In the 2006–07 season, Dourisseau started his career with Neckar Riesen Ludwigsburg. He reached the Basketball Bundesliga Finals with Ludwigsburg in his first season. In the 2007–08 season, he finished 12th with the team.

In the 2008–09 season, Dourisseau played with KR Basket of the Icelandic Úrvalsdeild karla. Over the season, Dourisseau averaged 16.7 points and 7.6 rebounds per game, while winning the Icelandic Championship and the Company Cup with KR.

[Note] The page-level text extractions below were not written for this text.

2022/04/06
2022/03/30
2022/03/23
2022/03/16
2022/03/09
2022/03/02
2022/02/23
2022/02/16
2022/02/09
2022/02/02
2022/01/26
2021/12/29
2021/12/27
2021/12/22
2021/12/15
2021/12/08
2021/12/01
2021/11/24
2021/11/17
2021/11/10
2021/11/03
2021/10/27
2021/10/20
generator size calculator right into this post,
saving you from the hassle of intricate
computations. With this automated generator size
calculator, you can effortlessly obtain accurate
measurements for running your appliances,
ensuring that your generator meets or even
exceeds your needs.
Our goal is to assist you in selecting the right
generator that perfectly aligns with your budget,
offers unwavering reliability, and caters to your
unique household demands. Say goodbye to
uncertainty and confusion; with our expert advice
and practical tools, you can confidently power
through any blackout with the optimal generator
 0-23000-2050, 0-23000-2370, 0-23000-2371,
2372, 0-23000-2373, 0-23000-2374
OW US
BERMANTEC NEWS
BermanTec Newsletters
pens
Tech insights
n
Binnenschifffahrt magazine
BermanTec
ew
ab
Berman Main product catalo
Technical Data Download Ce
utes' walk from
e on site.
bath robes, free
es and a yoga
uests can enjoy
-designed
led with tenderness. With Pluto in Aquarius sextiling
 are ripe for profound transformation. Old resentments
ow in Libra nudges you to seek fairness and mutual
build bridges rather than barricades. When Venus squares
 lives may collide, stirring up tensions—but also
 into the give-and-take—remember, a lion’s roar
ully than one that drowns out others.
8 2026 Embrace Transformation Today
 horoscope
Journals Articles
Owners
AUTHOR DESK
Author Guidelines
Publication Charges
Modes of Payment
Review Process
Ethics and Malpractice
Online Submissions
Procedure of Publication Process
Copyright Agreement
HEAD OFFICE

For the 2009–10 season, Dourisseau signed with GasTerra Flames of the Dutch Basketball League (DBL). In his first season, he won the Dutch championship. In his second season, he played in the Euroleague qualifying rounds with Flames. The team was eliminated in the first preliminary round against Russian side UNICS. In the 2013–14 season, after Dourisseau won his second Dutch championship, GasTerra Flames announced that one of the stands in home arena MartiniPlaza would be named after him as the "Jason Dourisseau Tribune" (English: Jason Dourisseau Stand).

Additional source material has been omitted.